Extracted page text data
#####
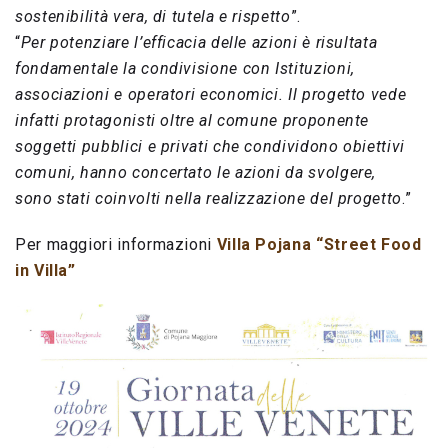
sostenibilità vera, di tutela e rispetto
”.
“
Per potenziare l’efficacia delle azioni è risultata
fondamentale la condivisione con Istituzioni,
associazioni e operatori economici. Il progetto vede
infatti protagonisti oltre al comune proponente
soggetti pubblici e privati che condividono obiettivi
comuni, hanno concertato le azioni da svolgere,
sono stati coinvolti nella realizzazione del progetto
.”
Per maggiori informazioni
Villa Pojana “Street Food
in Villa”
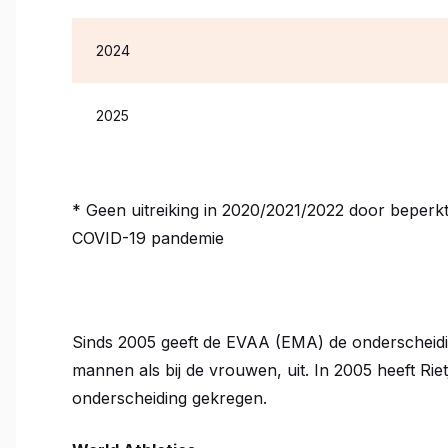
2024
2025
* Geen uitreiking in 2020/2021/2022 door beperkt
COVID-19 pandemie
Sinds 2005 geeft de EVAA (EMA) de onderscheidin
mannen als bij de vrouwen, uit. In 2005 heeft Rie
onderscheiding gekregen.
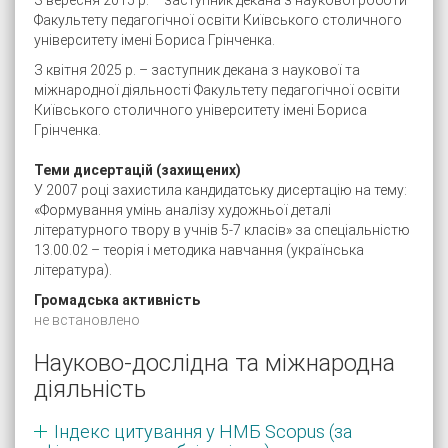
З вересня 2015 р. – заступник декана з наукової роботи
Факультету педагогічної освіти Київського столичного
університету імені Бориса Грінченка.
З квітня 2025 р. – заступник декана з наукової та
міжнародної діяльності Факультету педагогічної освіти
Київського столичного університету імені Бориса
Грінченка.
Теми дисертацій (захищених)
У 2007 році захистила кандидатську дисертацію на тему:
«Формування умінь аналізу художньої деталі
літературного твору в учнів 5-7 класів» за спеціальністю
13.00.02 – теорія і методика навчання (українська
література).
Громадська активність
не встановлено
Науково-дослідна та міжнародна
діяльність
Індекс цитування у НМБ Scopus (за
#####
WORK REQUEST>
Only the lines of the data holding the string "декана" are wanted; copy each of them.

SOLUTION TO THE PROBLEM>
З вересня 2015 р. – заступник декана з наукової роботи
З квітня 2025 р. – заступник декана з наукової та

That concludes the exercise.